Here’s one way to ride the global commodities boom: buy the exchange that controls a big chunk of the trading. That is what Hong Kong Exchanges and Clearing did on Friday with its recommended £1.4bn offer for the London Metal Exchange. The price tag – at 120 times LME’s 2011 earnings – is beyond steep. But this is more than just a commercial deal. The LME is a trophy.
How badly HKEx wanted to buy the LME can be seen in the fact that it has made concessions to preserve the London exchange’s business model. That means that it will not be able to unlock any value from the deal overnight. LME will continue with the development of its own clearing house and will remain in London under the supervision of the Financial Services Authority.
HKEx wants the LME because it will bring the world’s largest metals futures exchange closer to the largest consumers of commodities.
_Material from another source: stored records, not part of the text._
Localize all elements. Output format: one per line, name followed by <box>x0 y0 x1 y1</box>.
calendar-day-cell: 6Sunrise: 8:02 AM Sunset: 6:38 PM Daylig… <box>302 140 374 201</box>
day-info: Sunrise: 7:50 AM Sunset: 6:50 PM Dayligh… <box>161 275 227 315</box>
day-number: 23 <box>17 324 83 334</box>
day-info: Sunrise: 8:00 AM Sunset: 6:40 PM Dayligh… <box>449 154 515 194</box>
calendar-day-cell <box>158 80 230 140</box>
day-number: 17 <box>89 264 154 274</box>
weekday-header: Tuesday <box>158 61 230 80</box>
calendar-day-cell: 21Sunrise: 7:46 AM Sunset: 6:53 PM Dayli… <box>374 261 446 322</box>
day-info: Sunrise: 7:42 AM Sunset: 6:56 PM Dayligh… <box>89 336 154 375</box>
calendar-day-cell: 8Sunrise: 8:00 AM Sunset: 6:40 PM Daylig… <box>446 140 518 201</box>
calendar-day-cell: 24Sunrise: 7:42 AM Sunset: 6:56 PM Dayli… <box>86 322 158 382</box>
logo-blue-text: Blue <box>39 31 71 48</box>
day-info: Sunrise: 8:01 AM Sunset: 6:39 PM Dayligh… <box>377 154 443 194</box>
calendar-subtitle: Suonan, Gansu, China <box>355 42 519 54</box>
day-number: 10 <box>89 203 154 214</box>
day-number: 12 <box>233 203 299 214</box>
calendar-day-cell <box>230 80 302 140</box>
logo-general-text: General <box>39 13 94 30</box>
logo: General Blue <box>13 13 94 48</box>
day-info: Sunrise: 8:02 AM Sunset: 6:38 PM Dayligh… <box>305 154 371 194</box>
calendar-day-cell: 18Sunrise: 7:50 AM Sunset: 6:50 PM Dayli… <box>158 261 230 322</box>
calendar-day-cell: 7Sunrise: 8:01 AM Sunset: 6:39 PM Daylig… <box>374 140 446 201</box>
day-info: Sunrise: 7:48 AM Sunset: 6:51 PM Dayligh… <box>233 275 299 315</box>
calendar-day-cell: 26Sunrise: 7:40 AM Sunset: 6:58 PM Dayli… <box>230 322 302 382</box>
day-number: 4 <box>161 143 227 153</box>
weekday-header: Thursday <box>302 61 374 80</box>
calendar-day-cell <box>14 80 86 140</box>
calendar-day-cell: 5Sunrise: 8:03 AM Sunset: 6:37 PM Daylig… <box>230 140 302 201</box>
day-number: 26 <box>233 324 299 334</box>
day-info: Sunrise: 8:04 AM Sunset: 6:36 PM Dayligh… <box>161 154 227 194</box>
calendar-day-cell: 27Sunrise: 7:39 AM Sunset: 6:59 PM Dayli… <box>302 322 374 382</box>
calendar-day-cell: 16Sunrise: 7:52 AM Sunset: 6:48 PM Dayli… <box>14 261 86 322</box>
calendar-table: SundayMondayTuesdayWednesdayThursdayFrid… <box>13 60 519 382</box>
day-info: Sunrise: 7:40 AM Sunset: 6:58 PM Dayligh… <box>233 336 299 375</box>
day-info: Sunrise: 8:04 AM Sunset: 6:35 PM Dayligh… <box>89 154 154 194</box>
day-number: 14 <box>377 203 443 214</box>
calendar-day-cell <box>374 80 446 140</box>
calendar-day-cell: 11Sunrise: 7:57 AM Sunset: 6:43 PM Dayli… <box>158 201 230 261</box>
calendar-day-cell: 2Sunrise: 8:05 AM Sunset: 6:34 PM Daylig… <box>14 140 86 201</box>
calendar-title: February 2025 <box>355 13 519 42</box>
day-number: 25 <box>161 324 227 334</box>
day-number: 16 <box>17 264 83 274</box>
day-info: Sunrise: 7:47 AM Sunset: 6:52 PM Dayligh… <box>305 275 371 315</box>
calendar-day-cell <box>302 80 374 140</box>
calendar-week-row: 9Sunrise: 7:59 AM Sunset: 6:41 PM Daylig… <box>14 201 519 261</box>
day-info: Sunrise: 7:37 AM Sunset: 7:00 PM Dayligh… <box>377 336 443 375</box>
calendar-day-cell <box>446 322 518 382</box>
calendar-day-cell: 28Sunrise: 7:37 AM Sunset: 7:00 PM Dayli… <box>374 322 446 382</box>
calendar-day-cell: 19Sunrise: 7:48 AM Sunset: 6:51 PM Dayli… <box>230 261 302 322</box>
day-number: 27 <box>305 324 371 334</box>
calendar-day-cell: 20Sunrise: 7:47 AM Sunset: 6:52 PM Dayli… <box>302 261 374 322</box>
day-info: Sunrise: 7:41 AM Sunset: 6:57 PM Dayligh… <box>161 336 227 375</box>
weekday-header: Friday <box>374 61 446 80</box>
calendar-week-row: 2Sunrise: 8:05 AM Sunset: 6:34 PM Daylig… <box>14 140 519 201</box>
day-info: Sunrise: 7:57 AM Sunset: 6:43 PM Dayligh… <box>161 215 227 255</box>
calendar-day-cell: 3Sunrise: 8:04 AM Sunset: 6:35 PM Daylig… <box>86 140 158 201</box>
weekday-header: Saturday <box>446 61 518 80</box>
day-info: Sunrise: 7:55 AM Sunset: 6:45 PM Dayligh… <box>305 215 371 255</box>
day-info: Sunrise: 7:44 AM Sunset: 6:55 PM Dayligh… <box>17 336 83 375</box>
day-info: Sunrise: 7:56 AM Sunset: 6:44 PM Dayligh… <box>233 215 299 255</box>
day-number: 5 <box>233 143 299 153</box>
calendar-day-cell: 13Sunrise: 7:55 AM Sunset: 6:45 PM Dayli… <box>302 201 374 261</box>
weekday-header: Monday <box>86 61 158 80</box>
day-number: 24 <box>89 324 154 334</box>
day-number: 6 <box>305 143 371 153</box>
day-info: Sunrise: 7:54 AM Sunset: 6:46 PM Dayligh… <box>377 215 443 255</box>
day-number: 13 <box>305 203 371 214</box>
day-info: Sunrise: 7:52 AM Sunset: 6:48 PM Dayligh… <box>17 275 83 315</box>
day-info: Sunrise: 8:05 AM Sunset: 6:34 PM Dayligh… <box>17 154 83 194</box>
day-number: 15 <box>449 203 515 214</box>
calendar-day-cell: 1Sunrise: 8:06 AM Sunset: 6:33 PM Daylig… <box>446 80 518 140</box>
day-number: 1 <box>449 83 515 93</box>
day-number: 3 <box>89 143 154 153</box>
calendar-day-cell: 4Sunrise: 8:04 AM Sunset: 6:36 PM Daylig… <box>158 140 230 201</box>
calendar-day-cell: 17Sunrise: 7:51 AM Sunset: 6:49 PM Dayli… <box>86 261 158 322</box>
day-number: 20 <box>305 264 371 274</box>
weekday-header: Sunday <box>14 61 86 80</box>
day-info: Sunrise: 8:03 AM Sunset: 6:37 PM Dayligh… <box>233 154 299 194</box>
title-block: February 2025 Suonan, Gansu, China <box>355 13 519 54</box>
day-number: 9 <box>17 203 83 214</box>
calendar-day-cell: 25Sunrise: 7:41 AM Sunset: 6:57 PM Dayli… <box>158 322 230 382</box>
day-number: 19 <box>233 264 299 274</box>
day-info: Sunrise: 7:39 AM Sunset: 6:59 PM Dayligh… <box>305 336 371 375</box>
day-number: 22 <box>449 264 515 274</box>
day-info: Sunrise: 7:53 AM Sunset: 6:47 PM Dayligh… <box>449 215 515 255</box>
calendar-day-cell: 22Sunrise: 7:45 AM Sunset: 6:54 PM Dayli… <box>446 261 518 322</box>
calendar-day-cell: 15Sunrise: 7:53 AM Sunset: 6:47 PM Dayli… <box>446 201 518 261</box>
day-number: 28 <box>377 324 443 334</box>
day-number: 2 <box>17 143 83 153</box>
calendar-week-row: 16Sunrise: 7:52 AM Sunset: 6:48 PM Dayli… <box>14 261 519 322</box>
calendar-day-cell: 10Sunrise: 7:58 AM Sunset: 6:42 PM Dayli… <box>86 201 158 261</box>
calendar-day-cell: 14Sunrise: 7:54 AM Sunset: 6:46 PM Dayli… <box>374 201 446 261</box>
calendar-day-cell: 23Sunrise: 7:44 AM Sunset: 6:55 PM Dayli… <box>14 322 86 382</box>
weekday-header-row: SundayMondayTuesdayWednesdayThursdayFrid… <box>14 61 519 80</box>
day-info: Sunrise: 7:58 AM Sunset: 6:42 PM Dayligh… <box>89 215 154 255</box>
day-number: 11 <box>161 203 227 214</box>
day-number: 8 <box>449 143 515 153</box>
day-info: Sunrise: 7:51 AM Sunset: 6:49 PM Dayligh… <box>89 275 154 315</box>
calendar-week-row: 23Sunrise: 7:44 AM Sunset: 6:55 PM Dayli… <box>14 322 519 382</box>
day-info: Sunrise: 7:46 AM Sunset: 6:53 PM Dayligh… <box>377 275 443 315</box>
The LME has 80 per cent of the traded volume in metal futures transactions. China accounts for 40 per cent of commodity consumption but makes up just one-fifth of trading on the LME. By distributing market data in Shanghai, adopting more renminbi-denominated trades, and expanding warehousing in China, HKEx hopes that it can change that. It argues that its relationship with Beijing puts it in the best position, and it may have a point. The Chinese government is HKEx’s biggest shareholder; China Development Bank, a policy bank, is one of the four banks putting up the £1.1bn bridging loan the exchange is using to pay for the deal.